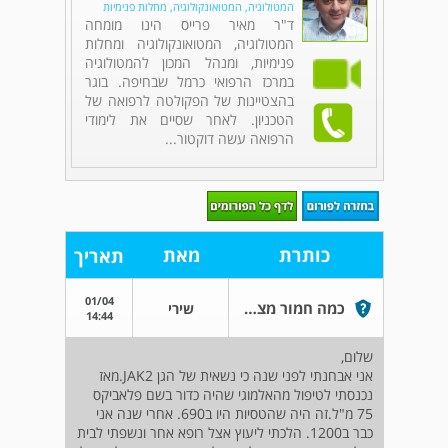
המטולוגיה, המטואונקולוגיה, מחלות פנימיות
ד"ר מאיר פרייס הינו מומחה
המטולוגיה, המטואונקולוגיה ומחלות
פנימיות, ומנהל המכון להמטולוגיה
במרכז הרפואי כרמל שבחיפה. בוגר
בהצטיינות של הפקולטה לרפואה של
הטכניון. לאחר שסיים את לימודי
הרפואה עשה דוקטור...
כותרת
מאת
תאריך
01/04
כמה חמור מצבי ללא טיפול?
שירי
14:44
שלום,
אני אבחנתי לפני שנה כי נשאית של הגן JAK2.מאז
נכנסתי לטיפול מהאלמוגי שהיה כדור בשם פלאביקס
75 מ"ל.זה היה שהטסיות היו ב690. אחרי שנה אני
כבר ב1200. הלכתי ליעוץ אצל רופא אחר ונשפתי לבית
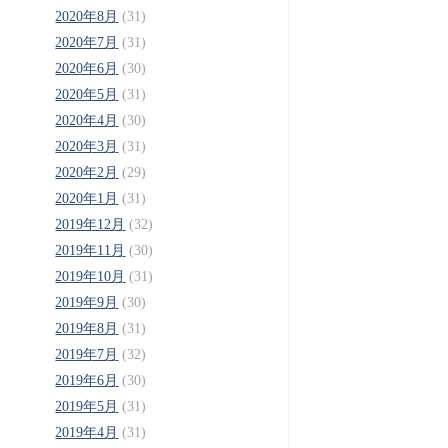
2020年8月
(31)
2020年7月
(31)
2020年6月
(30)
2020年5月
(31)
2020年4月
(30)
2020年3月
(31)
2020年2月
(29)
2020年1月
(31)
2019年12月
(32)
2019年11月
(30)
2019年10月
(31)
2019年9月
(30)
2019年8月
(31)
2019年7月
(32)
2019年6月
(30)
2019年5月
(31)
2019年4月
(31)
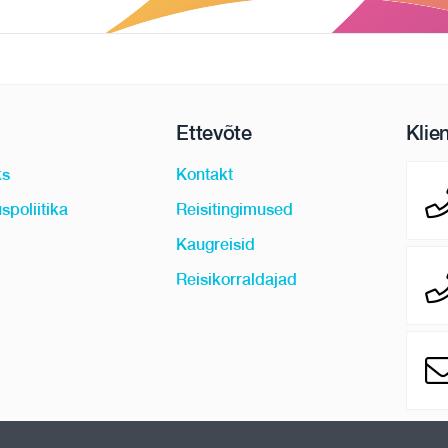
Ettevõte
Klie
ks
Kontakt
spoliitika
Reisitingimused
Kaugreisid
Reisikorraldajad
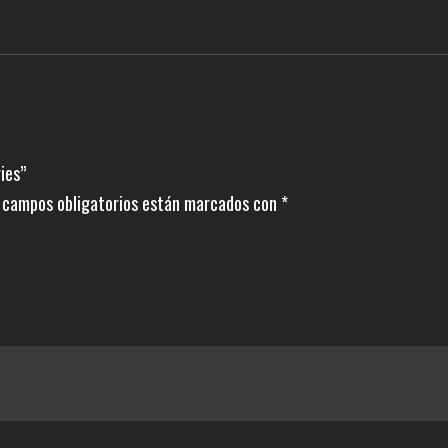
ies”
 campos obligatorios están marcados con
*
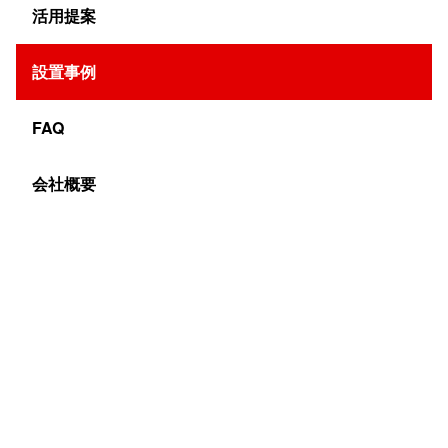
活用提案
福井県武生市の信越化学工業株式会社様に、110インチの
設置事例
液晶マルチディスプレイを導入いただきました。会議室の
壁面に設置をし、プロジェクターの代わりとして使用しま
FAQ
す。プロジェクターでは得られない高い視認性を求めて、
ご依頼をいただきました。
会社概要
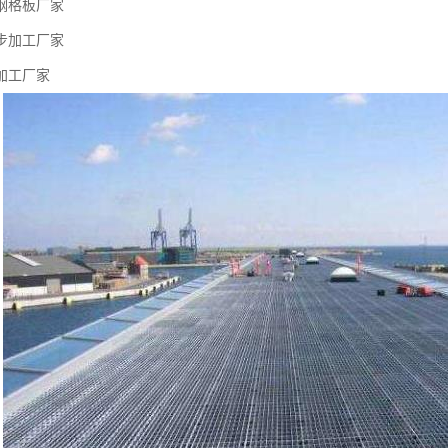
钢格板厂家
步加工厂家
加工厂家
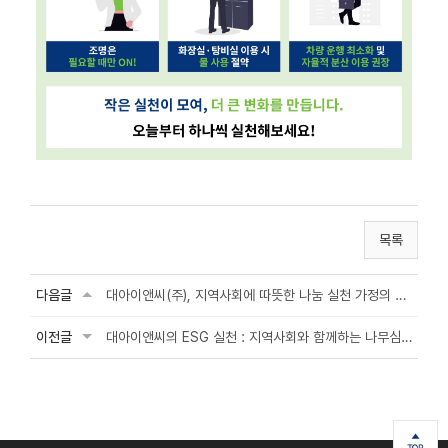
목록
다음글
대아이앤씨(주), 지역사회에 따뜻한 나눔 실천 가정의 달 맞이 후원금 전달
이전글
대아이앤씨의 ESG 실천 : 지역사회와 함께하는 나무심기 활동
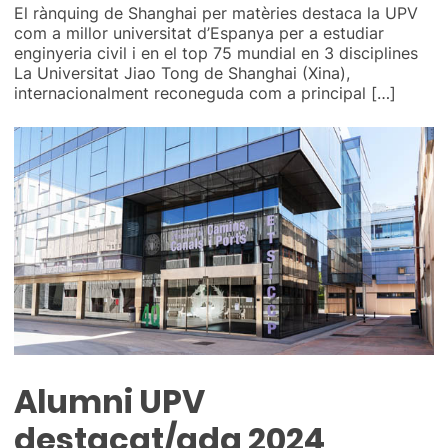
El rànquing de Shanghai per matèries destaca la UPV
com a millor universitat d’Espanya per a estudiar
enginyeria civil i en el top 75 mundial en 3 disciplines
La Universitat Jiao Tong de Shanghai (Xina),
internacionalment reconeguda com a principal […]
Alumni UPV
destacat/ada 2024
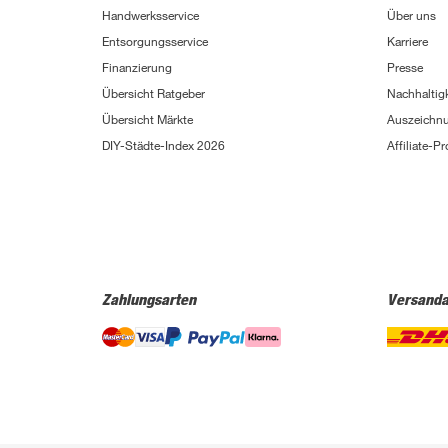
Handwerksservice
Über uns
Entsorgungsservice
Karriere
Finanzierung
Presse
Übersicht Ratgeber
Nachhaltigk
Übersicht Märkte
Auszeichn
DIY-Städte-Index 2026
Affiliate-
Zahlungsarten
Versanda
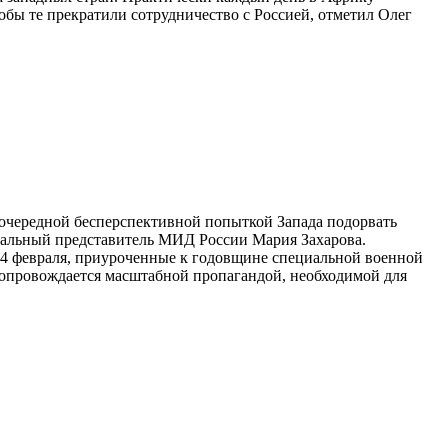
обы те прекратили сотрудничество с Россией, отметил Олег
очередной бесперспективной попыткой Запада подорвать
иальный представитель МИД России Мария Захарова.
24 февраля, приуроченные к годовщине специальной военной
 сопровождается масштабной пропагандой, необходимой для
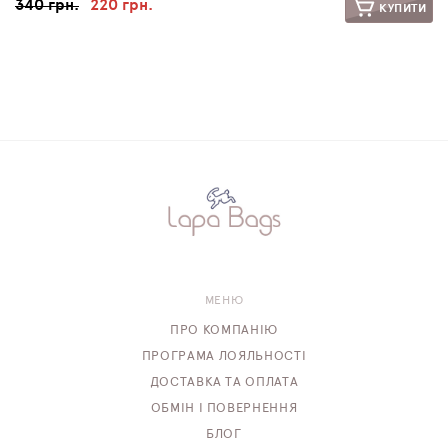
340 грн.
220 грн.
КУПИТИ
МЕНЮ
ПРО КОМПАНІЮ
ПРОГРАМА ЛОЯЛЬНОСТІ
ДОСТАВКА ТА ОПЛАТА
ОБМІН І ПОВЕРНЕННЯ
БЛОГ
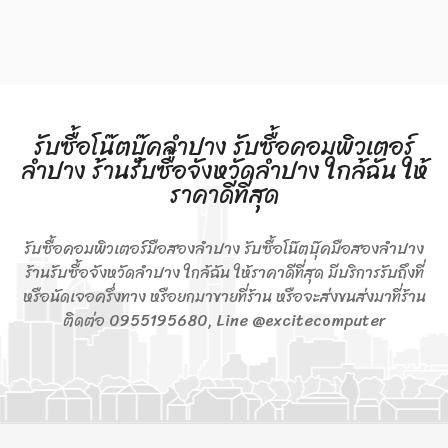
รับซื้อโน๊ตบุ๊คลำปาง รับซื้อคอมพิวเตอร์
ลำปาง ร้านรับซื้อจังหวัดลำปาง ใกล้ฉัน ให้
ราคาดีที่สุด
รับซื้อคอมพิวเตอร์มือสองลำปาง รับซื้อโน๊ตบุ๊คมือสองลำปาง
ร้านรับซื้อจังหวัดลำปาง ใกล้ฉัน ให้ราคาดีที่สุด มีบริการรับถึงที่
หรือนัดเจอครึ่งทาง หรือยกมาขายที่ร้าน หรือจะส่งขนส่งมาที่ร้าน
ติดต่อ 0955195680, Line @excitecomputer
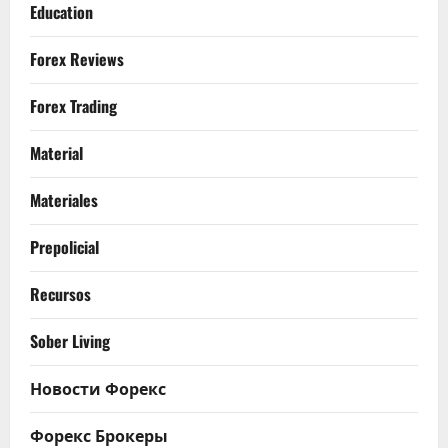
Education
Forex Reviews
Forex Trading
Material
Materiales
Prepolicial
Recursos
Sober Living
Новости Форекс
Форекс Брокеры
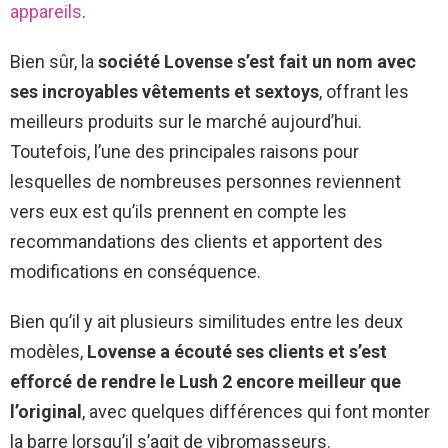
appareils
.
Bien sûr, la
société Lovense s’est fait un nom avec
ses incroyables vêtements et sextoys
, offrant les
meilleurs produits sur le marché aujourd’hui.
Toutefois, l’une des principales raisons pour
lesquelles de nombreuses personnes reviennent
vers eux est qu’ils prennent en compte les
recommandations des clients et apportent des
modifications en conséquence.
Bien qu’il y ait plusieurs similitudes entre les deux
modèles,
Lovense a écouté ses clients et s’est
efforcé de rendre le Lush 2 encore meilleur que
l’original
, avec quelques différences qui font monter
la barre lorsqu’il s’agit de vibromasseurs.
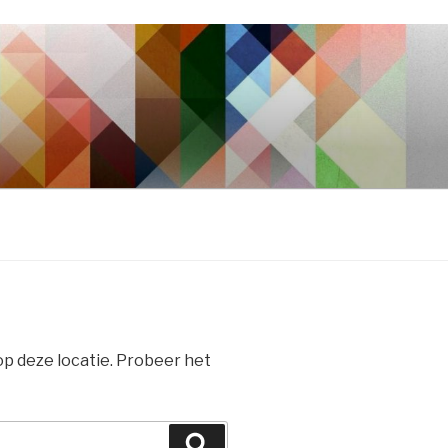
 op deze locatie. Probeer het
Zoeken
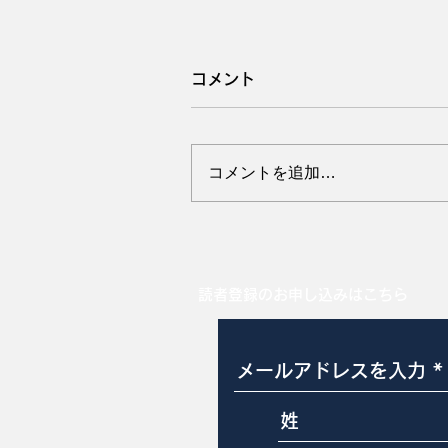
コメント
コメントを追加…
母豚の副蹄は大丈夫ですか
読者登録のお申し込みはこちら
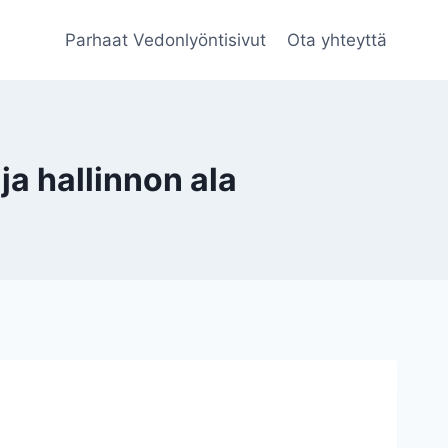
Parhaat Vedonlyöntisivut
Ota yhteyttä
 hallinnon ala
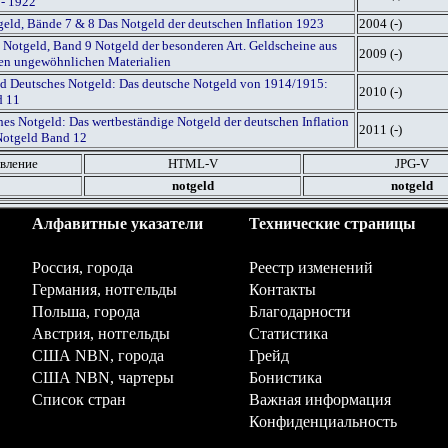
 - 1922
geld, Bände 7 & 8 Das Notgeld der deutschen Inflation 1923
2004 (-)
 Notgeld, Band 9 Notgeld der besonderen Art. Geldscheine aus
2009 (-)
igen ungewöhnlichen Materialien
red Deutsches Notgeld: Das deutsche Notgeld von 1914/1915:
2010 (-)
d 11
es Notgeld: Das wertbeständige Notgeld der deutschen Inflation
2011 (-)
Notgeld Band 12
вление
HTML
-V
JPG
-V
notgeld
notgeld
Алфавитные указатели
Технические страницы
Россия, города
Реестр изменений
Германия, нотгельды
Контакты
Польша, города
Благодарности
Австрия, нотгельды
Статистика
США NBN, города
Грейд
США NBN, чартеры
Бонистика
Список стран
Важная информация
Конфиденциальность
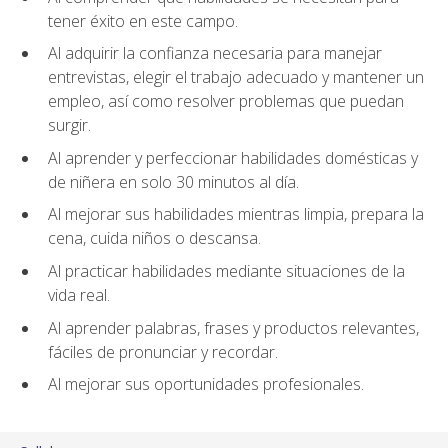
tener éxito en este campo.
Al adquirir la confianza necesaria para manejar
entrevistas, elegir el trabajo adecuado y mantener un
empleo, así como resolver problemas que puedan
surgir.
Al aprender y perfeccionar habilidades domésticas y
de niñera en solo 30 minutos al día.
Al mejorar sus habilidades mientras limpia, prepara la
cena, cuida niños o descansa.
Al practicar habilidades mediante situaciones de la
vida real.
Al aprender palabras, frases y productos relevantes,
fáciles de pronunciar y recordar.
Al mejorar sus oportunidades profesionales.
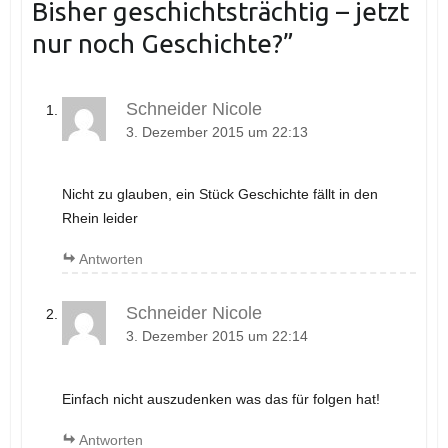
Bisher geschichtsträchtig – jetzt
nur noch Geschichte?
”
Schneider Nicole
3. Dezember 2015 um 22:13
Nicht zu glauben, ein Stück Geschichte fällt in den
Rhein leider
Antworten
Schneider Nicole
3. Dezember 2015 um 22:14
Einfach nicht auszudenken was das für folgen hat!
Antworten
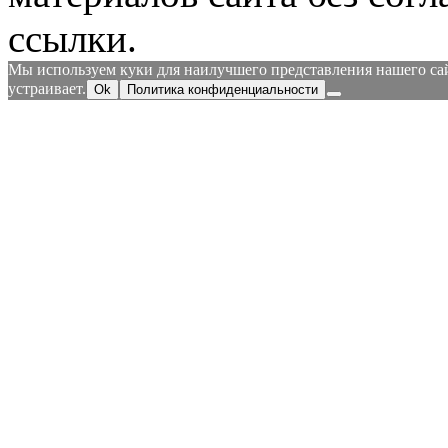
ссылки.
Мы используем куки для наилучшего представления нашего сайт
устраивает.
Ok
Политика конфиденциальности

§ **Aim of the task**
Output all the material verbatim, skipping every image.

§ **Solved problem**
המטולוגיה, המטואונקולוגיה, מחלות פנימיות
ד"ר מאיר פרייס הינו מומחה
המטולוגיה, המטואונקולוגיה ומחלות
פנימיות, ומנהל המכון להמטולוגיה
במרכז הרפואי כרמל שבחיפה. בוגר
בהצטיינות של הפקולטה לרפואה של
הטכניון. לאחר שסיים את לימודי
הרפואה עשה דוקטור...
כותרת
מאת
תאריך
01/04
כמה חמור מצבי ללא טיפול?
שירי
14:44
שלום,
אני אבחנתי לפני שנה כי נשאית של הגן JAK2.מאז
נכנסתי לטיפול מהאלמוגי שהיה כדור בשם פלאביקס
75 מ"ל.זה היה שהטסיות היו ב690. אחרי שנה אני
כבר ב1200. הלכתי ליעוץ אצל רופא אחר ונשפתי לבית
2020年8月
(31)
2020年7月
(31)
2020年6月
(30)
2020年5月
(31)
2020年4月
(30)
2020年3月
(31)
2020年2月
(29)
2020年1月
(31)
2019年12月
(32)
2019年11月
(30)
2019年10月
(31)
2019年9月
(30)
2019年8月
(31)
2019年7月
(32)
2019年6月
(30)
2019年5月
(31)
2019年4月
(31)
Ettevõte
Klie
ks
Kontakt
spoliitika
Reisitingimused
Kaugreisid
Reisikorraldajad
ies”
 campos obligatorios están marcados con
*
活用提案
福井県武生市の信越化学工業株式会社様に、110インチの
設置事例
液晶マルチディスプレイを導入いただきました。会議室の
壁面に設置をし、プロジェクターの代わりとして使用しま
FAQ
す。プロジェクターでは得られない高い視認性を求めて、
ご依頼をいただきました。
会社概要
钢格板厂家
步加工厂家
加工厂家
목록
다음글
대아이앤씨(주), 지역사회에 따뜻한 나눔 실천 가정의 달 맞이 후원금 전달
이전글
대아이앤씨의 ESG 실천 : 지역사회와 함께하는 나무심기 활동
El rànquing de Shanghai per matèries destaca la UPV
com a millor universitat d’Espanya per a estudiar
enginyeria civil i en el top 75 mundial en 3 disciplines
La Universitat Jiao Tong de Shanghai (Xina),
internacionalment reconeguda com a principal […]
Alumni UPV
destacat/ada 2024
Handwerksservice
Über uns
Entsorgungsservice
Karriere
Finanzierung
Presse
Übersicht Ratgeber
Nachhaltigk
Übersicht Märkte
Auszeichn
DIY-Städte-Index 2026
Affiliate-
Zahlungsarten
Versanda
обы те прекратили сотрудничество с Россией, отметил Олег
очередной бесперспективной попыткой Запада подорвать
иальный представитель МИД России Мария Захарова.
24 февраля, приуроченные к годовщине специальной военной
 сопровождается масштабной пропагандой, необходимой для
340 грн.
220 грн.
КУПИТИ
МЕНЮ
ПРО КОМПАНІЮ
ПРОГРАМА ЛОЯЛЬНОСТІ
ДОСТАВКА ТА ОПЛАТА
ОБМІН І ПОВЕРНЕННЯ
БЛОГ
รับซื้อโน๊ตบุ๊คลำปาง รับซื้อคอมพิวเตอร์
ลำปาง ร้านรับซื้อจังหวัดลำปาง ใกล้ฉัน ให้
ราคาดีที่สุด
รับซื้อคอมพิวเตอร์มือสองลำปาง รับซื้อโน๊ตบุ๊คมือสองลำปาง
ร้านรับซื้อจังหวัดลำปาง ใกล้ฉัน ให้ราคาดีที่สุด มีบริการรับถึงที่
หรือนัดเจอครึ่งทาง หรือยกมาขายที่ร้าน หรือจะส่งขนส่งมาที่ร้าน
ติดต่อ 0955195680, Line @excitecomputer
Education
Forex Reviews
Forex Trading
Material
Materiales
Prepolicial
Recursos
Sober Living
Новости Форекс
Форекс Брокеры
appareils
.
Bien sûr, la
société Lovense s’est fait un nom avec
ses incroyables vêtements et sextoys
, offrant les
meilleurs produits sur le marché aujourd’hui.
Toutefois, l’une des principales raisons pour
lesquelles de nombreuses personnes reviennent
vers eux est qu’ils prennent en compte les
recommandations des clients et apportent des
modifications en conséquence.
Bien qu’il y ait plusieurs similitudes entre les deux
modèles,
Lovense a écouté ses clients et s’est
efforcé de rendre le Lush 2 encore meilleur que
l’original
, avec quelques différences qui font monter
la barre lorsqu’il s’agit de vibromasseurs.
 op deze locatie. Probeer het
Zoeken
コメント
コメントを追加…
母豚の副蹄は大丈夫ですか
読者登録のお申し込みはこちら
Parhaat Vedonlyöntisivut
Ota yhteyttä
 hallinnon ala
 - 1922
geld, Bände 7 & 8 Das Notgeld der deutschen Inflation 1923
2004 (-)
 Notgeld, Band 9 Notgeld der besonderen Art. Geldscheine aus
2009 (-)
igen ungewöhnlichen Materialien
red Deutsches Notgeld: Das deutsche Notgeld von 1914/1915:
2010 (-)
d 11
es Notgeld: Das wertbeständige Notgeld der deutschen Inflation
2011 (-)
Notgeld Band 12
вление
HTML
-V
JPG
-V
notgeld
notgeld
Алфавитные указатели
Технические страницы
Россия, города
Реестр изменений
Германия, нотгельды
Контакты
Польша, города
Благодарности
Австрия, нотгельды
Статистика
США NBN, города
Грейд
США NBN, чартеры
Бонистика
Список стран
Важная информация
Конфиденциальность
tener éxito en este campo.
Al adquirir la confianza necesaria para manejar
entrevistas, elegir el trabajo adecuado y mantener un
empleo, así como resolver problemas que puedan
surgir.
Al aprender y perfeccionar habilidades domésticas y
de niñera en solo 30 minutos al día.
Al mejorar sus habilidades mientras limpia, prepara la
cena, cuida niños o descansa.
Al practicar habilidades mediante situaciones de la
vida real.
Al aprender palabras, frases y productos relevantes,
fáciles de pronunciar y recordar.
Al mejorar sus oportunidades profesionales.
Bisher geschichtsträchtig – jetzt
nur noch Geschichte?
”
Schneider Nicole
3. Dezember 2015 um 22:13
Nicht zu glauben, ein Stück Geschichte fällt in den
Rhein leider
Antworten
Schneider Nicole
3. Dezember 2015 um 22:14
Einfach nicht auszudenken was das für folgen hat!
Antworten
ссылки.
Мы используем куки для наилучшего представления нашего сайт
устраивает.
Ok
Политика конфиденциальности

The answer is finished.